§ EXERCISE DIRECTIONS:
Whenever a line in the entries includes the word "einem", copy that line out.

[Start of section]

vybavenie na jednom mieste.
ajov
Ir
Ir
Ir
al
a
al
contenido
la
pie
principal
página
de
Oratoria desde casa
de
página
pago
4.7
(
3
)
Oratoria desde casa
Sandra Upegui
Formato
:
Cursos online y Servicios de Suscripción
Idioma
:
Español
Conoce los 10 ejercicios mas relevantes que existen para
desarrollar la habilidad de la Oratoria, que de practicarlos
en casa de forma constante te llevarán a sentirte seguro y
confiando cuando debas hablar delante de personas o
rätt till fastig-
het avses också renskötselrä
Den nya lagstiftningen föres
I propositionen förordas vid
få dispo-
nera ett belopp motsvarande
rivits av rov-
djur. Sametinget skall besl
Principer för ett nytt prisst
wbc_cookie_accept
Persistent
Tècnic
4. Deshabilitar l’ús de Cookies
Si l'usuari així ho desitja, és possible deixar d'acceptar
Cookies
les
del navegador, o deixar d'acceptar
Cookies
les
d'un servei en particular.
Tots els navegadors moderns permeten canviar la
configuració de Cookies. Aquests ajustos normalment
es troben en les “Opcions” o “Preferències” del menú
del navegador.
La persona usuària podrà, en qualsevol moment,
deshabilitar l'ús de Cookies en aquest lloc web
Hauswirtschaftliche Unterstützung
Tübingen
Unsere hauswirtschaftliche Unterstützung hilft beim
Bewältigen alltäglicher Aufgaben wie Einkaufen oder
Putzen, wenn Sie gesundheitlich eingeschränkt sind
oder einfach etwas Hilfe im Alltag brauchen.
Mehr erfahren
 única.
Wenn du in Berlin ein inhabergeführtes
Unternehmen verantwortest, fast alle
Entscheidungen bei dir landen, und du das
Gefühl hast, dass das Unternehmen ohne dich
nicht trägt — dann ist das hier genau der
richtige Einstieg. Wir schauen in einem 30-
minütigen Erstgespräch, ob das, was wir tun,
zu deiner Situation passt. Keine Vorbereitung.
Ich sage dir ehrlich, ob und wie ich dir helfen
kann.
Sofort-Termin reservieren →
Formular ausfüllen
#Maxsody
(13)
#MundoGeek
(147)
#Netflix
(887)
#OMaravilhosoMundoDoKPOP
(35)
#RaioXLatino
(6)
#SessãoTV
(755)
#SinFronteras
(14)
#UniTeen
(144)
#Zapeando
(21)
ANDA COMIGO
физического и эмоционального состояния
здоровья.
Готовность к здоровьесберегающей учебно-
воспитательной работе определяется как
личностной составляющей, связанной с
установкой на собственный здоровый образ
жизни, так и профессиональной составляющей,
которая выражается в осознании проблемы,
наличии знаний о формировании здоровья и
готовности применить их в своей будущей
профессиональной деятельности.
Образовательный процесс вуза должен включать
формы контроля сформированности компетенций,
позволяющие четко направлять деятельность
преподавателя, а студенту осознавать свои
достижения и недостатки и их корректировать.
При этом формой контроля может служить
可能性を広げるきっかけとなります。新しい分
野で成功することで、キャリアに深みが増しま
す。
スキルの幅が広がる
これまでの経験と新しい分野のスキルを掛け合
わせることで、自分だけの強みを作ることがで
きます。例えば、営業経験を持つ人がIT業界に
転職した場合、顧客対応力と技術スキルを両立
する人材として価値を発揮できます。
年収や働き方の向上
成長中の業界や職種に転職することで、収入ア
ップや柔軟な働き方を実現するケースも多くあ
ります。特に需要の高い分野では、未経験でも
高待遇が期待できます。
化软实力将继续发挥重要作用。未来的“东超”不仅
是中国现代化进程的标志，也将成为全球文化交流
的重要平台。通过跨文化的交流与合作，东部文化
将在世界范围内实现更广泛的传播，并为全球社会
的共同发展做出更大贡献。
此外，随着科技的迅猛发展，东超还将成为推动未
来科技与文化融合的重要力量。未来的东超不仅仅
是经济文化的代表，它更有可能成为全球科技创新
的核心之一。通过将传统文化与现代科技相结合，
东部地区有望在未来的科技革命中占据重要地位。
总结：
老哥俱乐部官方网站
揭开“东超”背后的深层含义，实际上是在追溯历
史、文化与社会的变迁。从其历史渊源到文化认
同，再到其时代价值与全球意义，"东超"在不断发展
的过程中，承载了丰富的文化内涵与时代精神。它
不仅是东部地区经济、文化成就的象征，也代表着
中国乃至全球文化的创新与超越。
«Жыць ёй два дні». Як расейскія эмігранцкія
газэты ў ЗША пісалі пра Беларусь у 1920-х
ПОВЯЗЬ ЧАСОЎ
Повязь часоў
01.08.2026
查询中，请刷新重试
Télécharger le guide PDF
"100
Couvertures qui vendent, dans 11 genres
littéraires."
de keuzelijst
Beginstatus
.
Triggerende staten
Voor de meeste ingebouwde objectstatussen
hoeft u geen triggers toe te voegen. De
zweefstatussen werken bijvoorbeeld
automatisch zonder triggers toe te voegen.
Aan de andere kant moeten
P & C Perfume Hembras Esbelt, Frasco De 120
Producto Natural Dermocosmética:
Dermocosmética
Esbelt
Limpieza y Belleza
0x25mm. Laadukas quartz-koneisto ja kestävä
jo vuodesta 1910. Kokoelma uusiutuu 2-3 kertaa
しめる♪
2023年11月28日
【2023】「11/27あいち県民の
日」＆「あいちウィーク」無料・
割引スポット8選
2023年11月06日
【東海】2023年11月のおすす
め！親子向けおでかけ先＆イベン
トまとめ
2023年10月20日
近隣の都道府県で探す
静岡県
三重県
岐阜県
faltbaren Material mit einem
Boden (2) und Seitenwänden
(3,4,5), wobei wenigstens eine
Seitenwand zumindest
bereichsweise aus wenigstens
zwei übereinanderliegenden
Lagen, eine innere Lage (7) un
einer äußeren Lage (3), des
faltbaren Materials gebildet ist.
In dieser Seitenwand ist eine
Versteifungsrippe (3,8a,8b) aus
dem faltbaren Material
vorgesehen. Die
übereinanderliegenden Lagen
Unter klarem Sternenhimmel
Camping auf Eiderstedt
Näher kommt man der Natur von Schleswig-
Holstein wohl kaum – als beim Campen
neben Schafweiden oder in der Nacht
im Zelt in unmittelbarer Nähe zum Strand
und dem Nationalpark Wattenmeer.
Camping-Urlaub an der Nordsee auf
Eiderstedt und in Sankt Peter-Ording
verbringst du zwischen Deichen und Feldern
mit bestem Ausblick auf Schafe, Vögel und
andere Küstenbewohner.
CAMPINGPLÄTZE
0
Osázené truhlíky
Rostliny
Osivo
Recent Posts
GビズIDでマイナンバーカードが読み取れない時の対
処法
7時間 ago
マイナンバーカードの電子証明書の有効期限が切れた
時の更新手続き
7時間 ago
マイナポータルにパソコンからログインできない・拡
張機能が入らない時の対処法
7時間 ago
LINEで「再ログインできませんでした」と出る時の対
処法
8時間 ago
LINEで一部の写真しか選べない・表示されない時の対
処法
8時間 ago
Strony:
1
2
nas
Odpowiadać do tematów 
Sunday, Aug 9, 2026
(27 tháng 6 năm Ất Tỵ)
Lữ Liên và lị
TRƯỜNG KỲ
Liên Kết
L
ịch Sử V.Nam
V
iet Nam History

[End of section]

§ ANSWER TO THIS PROBLEM:
richtige Einstieg. Wir schauen in einem 30-
faltbaren Material mit einem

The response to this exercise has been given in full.